### WHAT IS NEEDED
Beginning with the line that contains "many talents and strengths of neurodivergent", return every line down to the last one in the material below, exactly and with no others.

────────────────────────────────────────

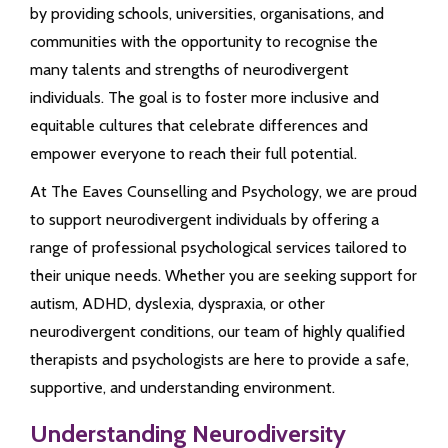
by providing schools, universities, organisations, and
communities with the opportunity to recognise the
many talents and strengths of neurodivergent
individuals. The goal is to foster more inclusive and
equitable cultures that celebrate differences and
empower everyone to reach their full potential.
At The Eaves Counselling and Psychology, we are proud
to support neurodivergent individuals by offering a
range of professional psychological services tailored to
their unique needs. Whether you are seeking support for
autism, ADHD, dyslexia, dyspraxia, or other
neurodivergent conditions, our team of highly qualified
therapists and psychologists are here to provide a safe,
supportive, and understanding environment.
Understanding Neurodiversity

────────────────────────────────────────

### PROBLEM SOLUTION
many talents and strengths of neurodivergent
individuals. The goal is to foster more inclusive and
equitable cultures that celebrate differences and
empower everyone to reach their full potential.
At The Eaves Counselling and Psychology, we are proud
to support neurodivergent individuals by offering a
range of professional psychological services tailored to
their unique needs. Whether you are seeking support for
autism, ADHD, dyslexia, dyspraxia, or other
neurodivergent conditions, our team of highly qualified
therapists and psychologists are here to provide a safe,
supportive, and understanding environment.
Understanding Neurodiversity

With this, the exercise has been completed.